Within the entries below, count the lines that hold the string "QUẬN" and give only that number.

__Data excerpts__
-- Opening Marker --

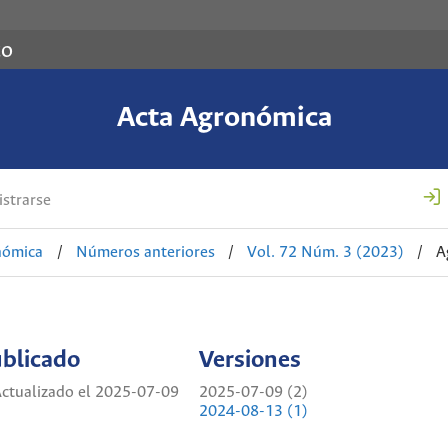
co
Acta Agronómica
strarse
nómica
/
Números anteriores
/
Vol. 72 Núm. 3 (2023)
/
A
blicado
Versiones
ctualizado el 2025-07-09
2025-07-09 (2)
2024-08-13 (1)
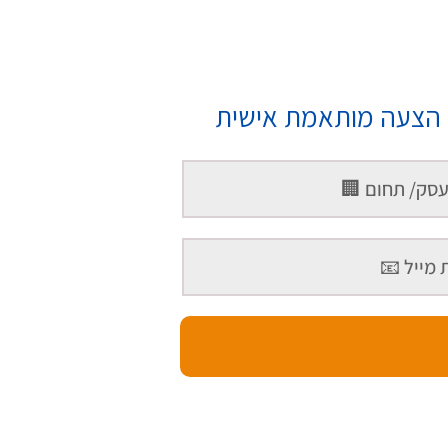
ם הצעה מותאמת אישית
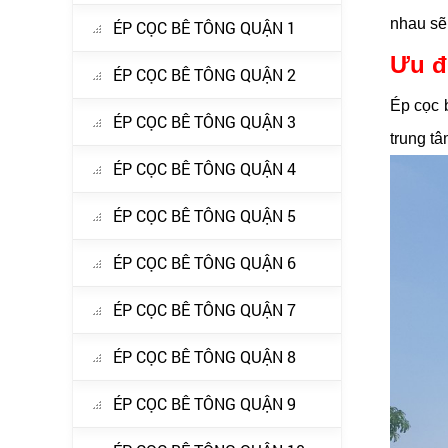
nhau sẽ
ÉP CỌC BÊ TÔNG QUẬN 1
Ưu đ
ÉP CỌC BÊ TÔNG QUẬN 2
Ép cọc 
ÉP CỌC BÊ TÔNG QUẬN 3
trung t
ÉP CỌC BÊ TÔNG QUẬN 4
ÉP CỌC BÊ TÔNG QUẬN 5
ÉP CỌC BÊ TÔNG QUẬN 6
ÉP CỌC BÊ TÔNG QUẬN 7
ÉP CỌC BÊ TÔNG QUẬN 8
ÉP CỌC BÊ TÔNG QUẬN 9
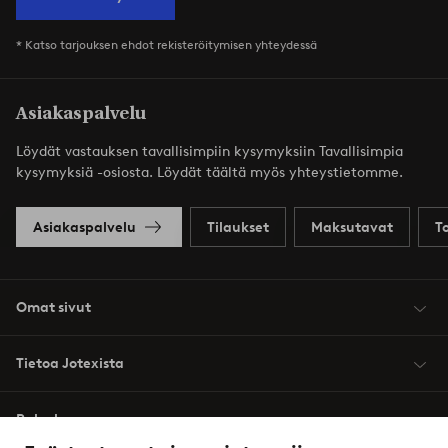
* Katso tarjouksen ehdot rekisteröitymisen yhteydessä
Asiakaspalvelu
Löydät vastauksen tavallisimpiin kysymyksiin Tavallisimpia
kysymyksiä -osiosta. Löydät täältä myös yhteystietomme.
Asiakaspalvelu
Tilaukset
Maksutavat
T
Omat sivut
Tietoa Jotexista
Palvelumme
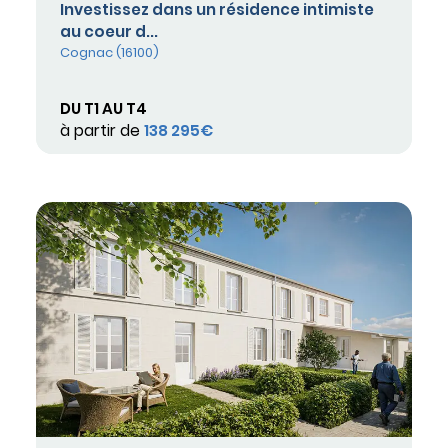
Investissez dans un résidence intimiste
au coeur d...
Cognac (16100)
DU T1 AU T4
à partir de
138 295€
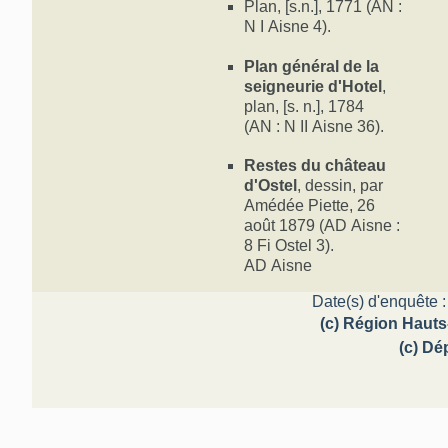
Plan, [s.n.], 1771 (AN :
N I Aisne 4).
Plan général de la
seigneurie d'Hotel
,
plan, [s. n.], 1784
(AN : N II Aisne 36).
Restes du château
d'Ostel
, dessin, par
Amédée Piette, 26
août 1879 (AD Aisne :
8 Fi Ostel 3).
AD Aisne
Date(s) d'enquête :
(c) Région Hauts
(c) Dé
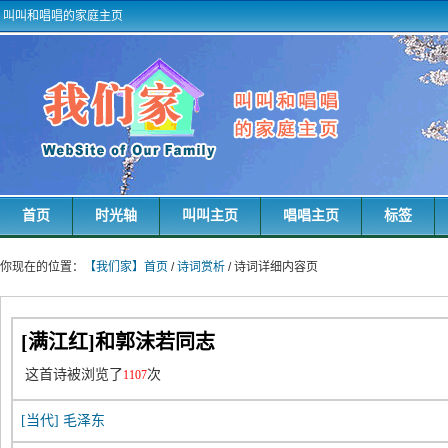
叫叫和唱唱的家庭主页
首页
时光轴
叫叫主页
唱唱主页
标签
你现在的位置：
【我们家】首页
/
诗词赏析
/ 诗词详细内容页
[满江红]和郭沫若同志
这首诗被浏览了
次
1107
[当代]
毛泽东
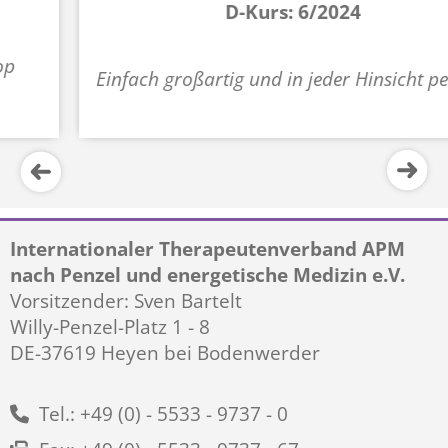
D-Kurs: 6/2024
Einfach großartig und in jeder Hinsicht perfekt!
Internationaler Therapeutenverband APM
nach Penzel und energetische Medizin e.V.
Vorsitzender: Sven Bartelt
Willy-Penzel-Platz 1 - 8
DE-37619 Heyen bei Bodenwerder
Tel.: +49 (0) - 5533 - 9737 - 0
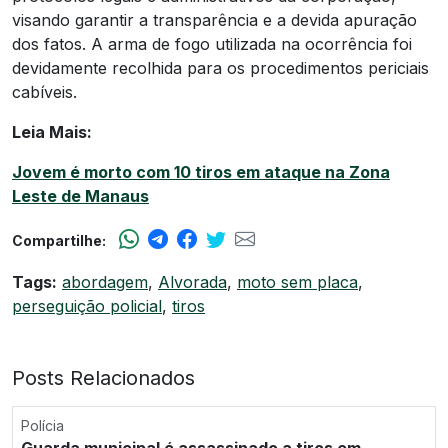
visando garantir a transparência e a devida apuração
dos fatos. A arma de fogo utilizada na ocorrência foi
devidamente recolhida para os procedimentos periciais
cabíveis.
Leia Mais:
Jovem é morto com 10 tiros em ataque na Zona
Leste de Manaus
Compartilhe:
Tags:
abordagem
,
Alvorada
,
moto sem placa
,
perseguição policial
,
tiros
Posts Relacionados
Polícia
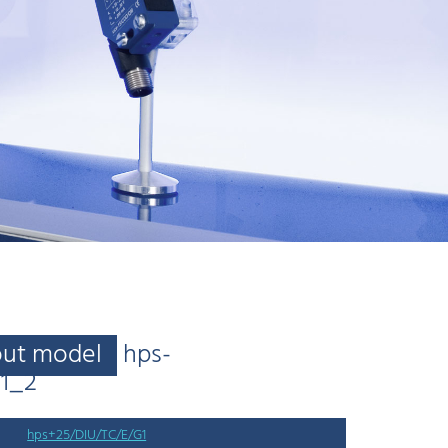
out model
hps-
G1_2
hps+25/DIU/TC/E/G1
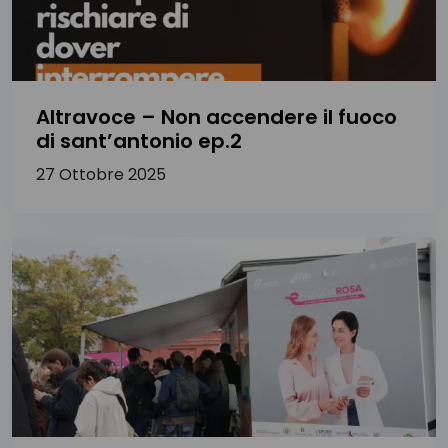
Altravoce – Non accendere il fuoco
di sant’antonio ep.2
27 Ottobre 2025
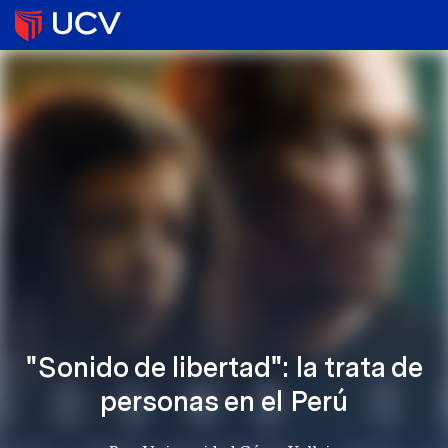
"Sonido de libertad": la trata de
personas en el Perú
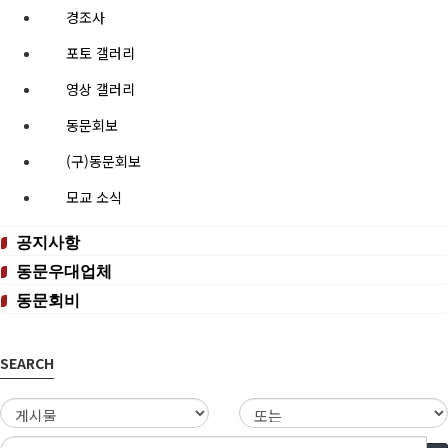
경조사
포토 갤러리
영상 갤러리
동문회보
(구)동문회보
모교 소식
공지사항
동문우대업체
동문회비
SEARCH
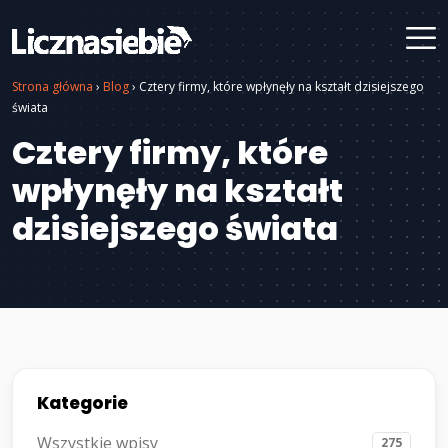
Strona główna
›
Blog
›
Cztery firmy, które wpłynęły na kształt dzisiejszego
świata
Cztery firmy, które
wpłynęły na kształt
dzisiejszego świata
Kategorie
Wszystkie wpisy
275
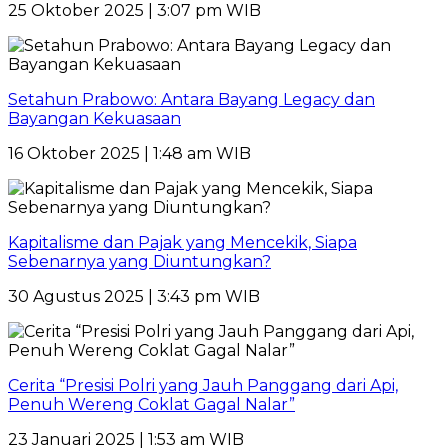
25 Oktober 2025 | 3:07 pm WIB
Setahun Prabowo: Antara Bayang Legacy dan
Bayangan Kekuasaan
16 Oktober 2025 | 1:48 am WIB
Kapitalisme dan Pajak yang Mencekik, Siapa
Sebenarnya yang Diuntungkan?
30 Agustus 2025 | 3:43 pm WIB
Cerita “Presisi Polri yang Jauh Panggang dari Api,
Penuh Wereng Coklat Gagal Nalar”
23 Januari 2025 | 1:53 am WIB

-- Closing Marker --

__Response box__
9